4.1. Mobilization and Conditioning: Which Are the Best Procedures?

Hematopoietic stem and early progenitor cells, initially obtained from the bone marrow, and now almost universally from peripheral blood (“mobilized HSC”), are utilized for this procedure. At first there was the suspicion that, in patients with SADs, and even more specifically in SLE, abnormalities of the hematopoietic system, primary or secondary to prolonged immunosuppressive therapy, might have affected their engraftment potential. Accelerated telomeric loss and functional exhaustion have been found in the HSC of rheumatoid arthritis (RA) and of SLE [73, 74], However, recent research in another AD, multiple sclerosis (MS), has shown normal HSC reserves in the bone marrow, largely capable to support hematopoiesis in the autologous transplant setting [75], and this notion has been extended to the majority of SADs, in which the collection of SC is routinary, and their hematopoietic capability is apparently normal, as evaluated by hematological reconstitution.

The main reason for the shift in the collection of HSC from marrow to blood is the larger number that can be harvested, resulting in a faster and stable engraftment [7678]. T-cell depletion may be performed by ex vivo manipulations, but is performed infrequently and only in special cases [79], Cyclophosphamide (CY), with subsequent utilization of granulocyte colony stimulating factors (G-CSF), is the most used drug for mobilization, at the dosage of 2–4 g/m2 [79]. Its utilization often allows to achieve a partial remission [78], which in most cases is a favorable prognostic indicator [6]. This observation is in line with the well-known strategy of high dose CY alone performed at John Hopkins University [80, 81], USA.

Conditioning is the conventional term used to indicate the immunosuppressive treatment (combinations of chemo-and radiotherapy) utilized both in allo- and auto-HSCT [82]. While in oncohematological disease there is the double target of reducing to a minimum residue the malignant cells later to be eradicated by the graft’s immune activity [40], and to abrogate allogeneic reactivity, in the autologous setting the purpose is the elimination of the autoreactive lymphoid system thought to be at the origin of the AD. This effect practically coincides with the purpose of resetting the immune system, as will be discussed later. When evaluating the most appropriate conditioning regimen for SLE and most other SADs, there are two main aspects to be examined. The first is the clear demonstration that the intensity of the conditioning regimen is usually proportional to its toxicity, but can be inversely proportional to the incidence of relapses. In a retrospective analysis of 450 patients having undergone auto-HSCT for SADs, the different conditioning regimens were divided in high, intermediate, and low intensity, and a significant association was found with intensity and TRM, while an inverse relationship was shown with the incidence of relapse [83]. The second consists in the strategy of utilizing lymphoablative regimens specifically targeting the self-reactive immune system [84, 85].

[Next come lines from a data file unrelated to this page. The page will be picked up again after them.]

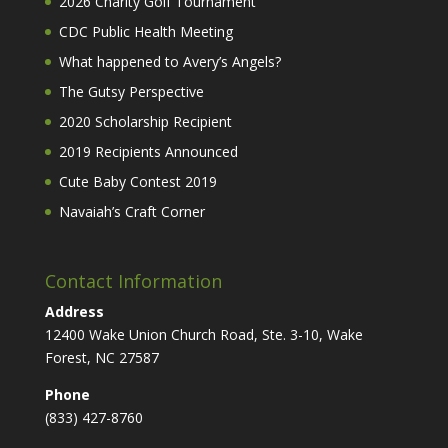
2026 Charity Golf Tournament
CDC Public Health Meeting
What happened to Avery’s Angels?
The Gutsy Perspective
2020 Scholarship Recipient
2019 Recipients Announced
Cute Baby Contest 2019
Navaiah’s Craft Corner
Contact Information
Address
12400 Wake Union Church Road, Ste. 3-10, Wake
Forest, NC 27587
Phone
(833) 427-8760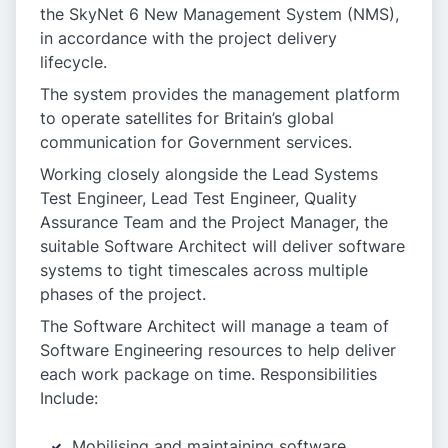
the SkyNet 6 New Management System (NMS),
in accordance with the project delivery
lifecycle.
The system provides the management platform
to operate satellites for Britain’s global
communication for Government services.
Working closely alongside the Lead Systems
Test Engineer, Lead Test Engineer, Quality
Assurance Team and the Project Manager, the
suitable Software Architect will deliver software
systems to tight timescales across multiple
phases of the project.
The Software Architect will manage a team of
Software Engineering resources to help deliver
each work package on time. Responsibilities
Include:
Mobilising and maintaining software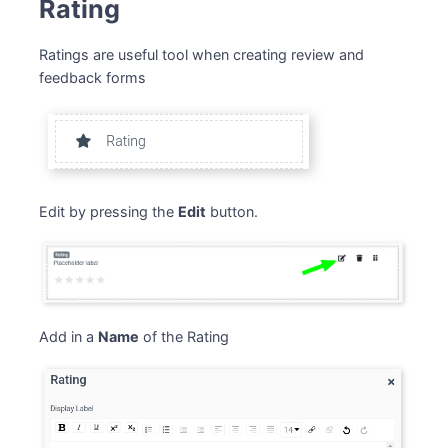
Rating
Ratings are useful tool when creating review and
feedback forms
Edit by pressing the
Edit
button.
Add in a
Name
of the Rating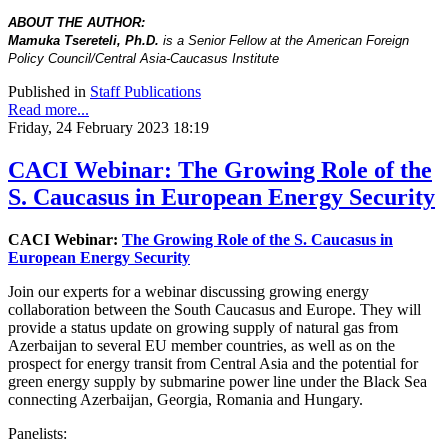
ABOUT THE AUTHOR:
Mamuka Tsereteli, Ph.D.
is a Senior Fellow at the American Foreign
Policy Council/Central Asia-Caucasus Institute
Published in
Staff Publications
Read more...
Friday, 24 February 2023 18:19
CACI Webinar: The Growing Role of the
S. Caucasus in European Energy Security
CACI Webinar:
The Growing Role of the S. Caucasus in
European Energy Security
Join our experts for a webinar discussing growing energy
collaboration between the South Caucasus and Europe. They will
provide a status update on growing supply of natural gas from
Azerbaijan to several EU member countries, as well as on the
prospect for energy transit from Central Asia and the potential for
green energy supply by submarine power line under the Black Sea
connecting Azerbaijan, Georgia, Romania and Hungary.
Panelists: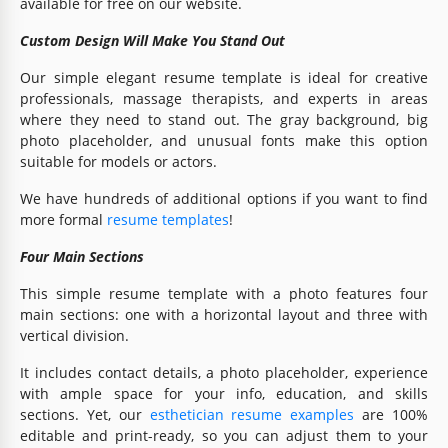
available for free on our website.
Custom Design Will Make You Stand Out
Our simple elegant resume template is ideal for creative
professionals, massage therapists, and experts in areas
where they need to stand out. The gray background, big
photo placeholder, and unusual fonts make this option
suitable for models or actors.
We have hundreds of additional options if you want to find
more formal
resume templates
!
Four Main Sections
This simple resume template with a photo features four
main sections: one with a horizontal layout and three with
vertical division.
It includes contact details, a photo placeholder, experience
with ample space for your info, education, and skills
sections. Yet, our
esthetician resume examples
are 100%
editable and print-ready, so you can adjust them to your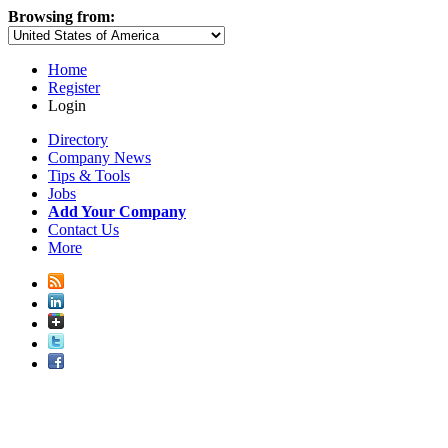
Browsing from:
Home
Register
Login
Directory
Company News
Tips & Tools
Jobs
Add Your Company
Contact Us
More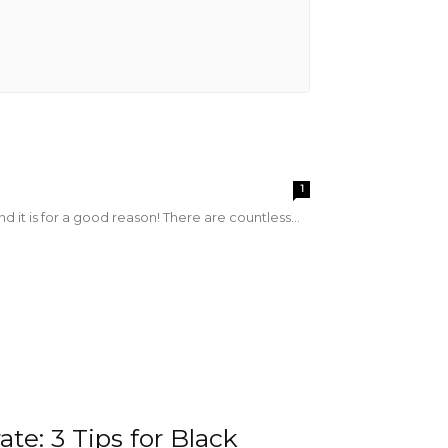
s
1
 it is for a good reason! There are countless...
te: 3 Tips for Black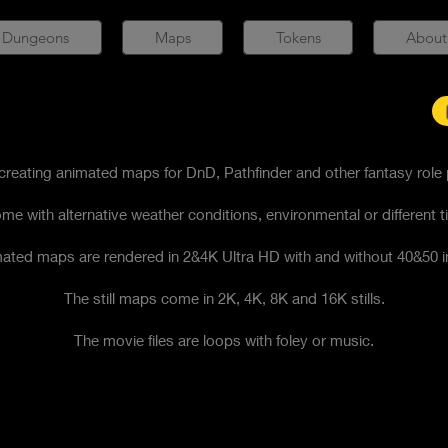
 Dungeons
Maps
Tokens
About
reating animated maps for DnD, Pathfinder and other fantasy role
me with alternative weather conditions, environmental or different t
ated maps are rendered in 2&4K Ultra HD with and without 40&50 i
The still maps come in 2K, 4K, 8K and 16K stills.
​The movie files are loops with foley or music.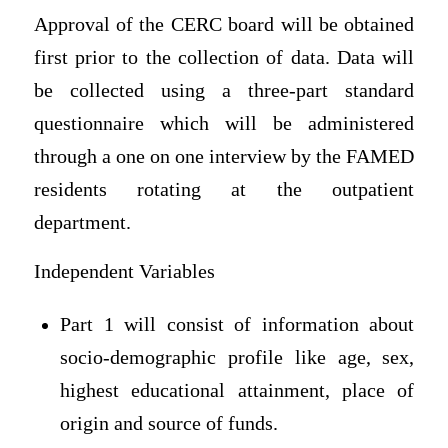
Approval of the CERC board will be obtained
first prior to the collection of data. Data will
be collected using a three-part standard
questionnaire which will be administered
through a one on one interview by the FAMED
residents rotating at the outpatient
department.
Independent Variables
Part 1 will consist of information about
socio-demographic profile like age, sex,
highest educational attainment, place of
origin and source of funds.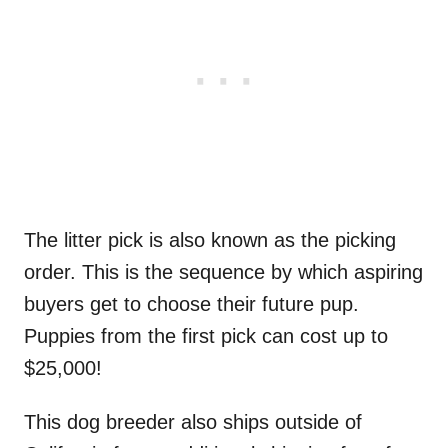
The litter pick is also known as the picking
order. This is the sequence by which aspiring
buyers get to choose their future pup.
Puppies from the first pick can cost up to
$25,000!
This dog breeder also ships outside of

There should not be a real competition between immunosuppressive monoclonals and transplantation in this area. A combination of both strategies, in which 500 mg of the anti-CD20 cell monoclonal Rituximab are administered before and after the usual 200 mg/kg of CY (“sandwich technique”) is currently being utilized for SLE with impressive results, at Northwestern University, Chicago, USA [86]. Anti-CD20 immunotherapy for the control of relapse following auto-HSCT in rheumatoid arthritis has been utilized with success [87], and the strategy of using an additional agent to the transplantation procedure is attractive. However, a devastating complication, progressive multifocal leukoencephalopathy (PML), caused by the activation of the John Cunningham virus, has been reported in a disquieting proportion of patients having been immunosuppressed with biological agents. The first cases were reported in SLE [88], and a recent review reported 52 patients having developed PML, 7 of which following auto-HSCT (3 allogeneic and 4 autologous) for lymphoproliferative disease [89]. This demonstrates that, once again, maximal immunosuppression may lead to unforeseen severe infectious complications.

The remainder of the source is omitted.